Regions Profit Slides, Beats Estimates
Updated from 10:42 a.m. EDT
Regions Financial's
(RF) - Get Report
sale of
Visa
(V) - Get Report
shares and other investment securities enabled the southeastern bank to exceed analyst estimates for the first quarter.
Birmingham, Ala.-based Regions posted a profit from continuing operations of $336.7 million, or 48 cents a share, vs. $474.1, or 65 cents a share, in the year-ago period. Excluding merger-related costs, the bank reported a profit from continuing operations of $383.6 million, or 55 cents a diluted share, compared to $504.5 million, or 69 cents per share in the first quarter of last year. Analysts had been forecasting a profit of 48 cents a share, according to Thomson Financial.

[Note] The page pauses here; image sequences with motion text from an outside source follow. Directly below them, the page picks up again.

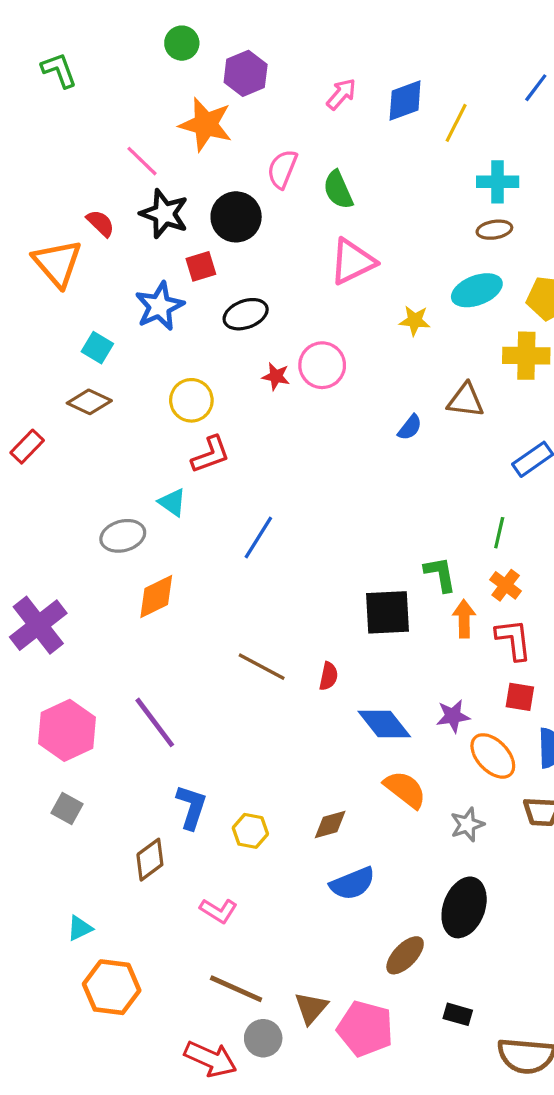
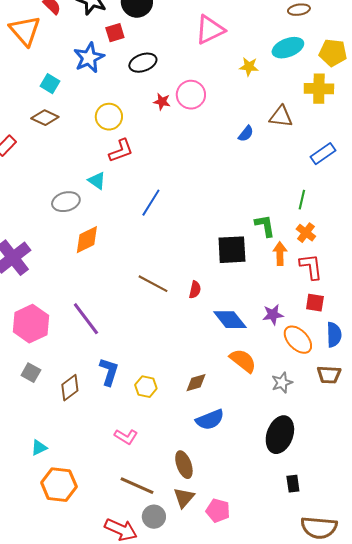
brown diamond: (150, 860) -> (70, 388), moved
brown ellipse: (405, 955) -> (184, 465), moved, turned -64
black rectangle: (458, 1014) -> (293, 484), moved, turned 66
pink pentagon: (365, 1029) -> (218, 511), size x0.7

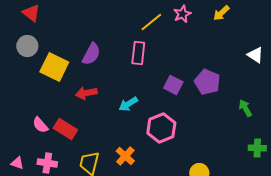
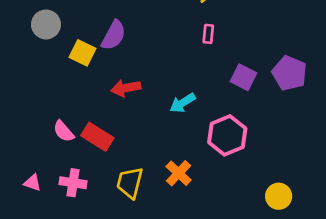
pink rectangle: (138, 53) -> (208, 34), moved, size x0.6
purple semicircle: (91, 54) -> (114, 35), moved
yellow square: (54, 67) -> (82, 53), size x0.7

The results include a $91.2 million gain from the sale of Visa shares after the electronic payment processor's
last month. Regions earned an additional $91.6 million from the sale of investment securities, masking the increases in non-performing assets and loan charge-offs.
"Given the turmoil throughout the financial industry, Regions is successfully managing through the challenges, and remains well-positioned for the balance of 2008 and beyond," Regions Chairman, President and CEO Dowd Ritter said in a company statement.
In an ensuing conference call, however, Ritter said he saw the residential real estate market continuing to deteriorate.
At the end of March, total non-performing assets were $1.2 billion, a jump over the $864 million booked at the end of December. The bank also noted that it expects non-performing asset and charge-off levels to increase throughout 2008 as "the strained economic climate continues."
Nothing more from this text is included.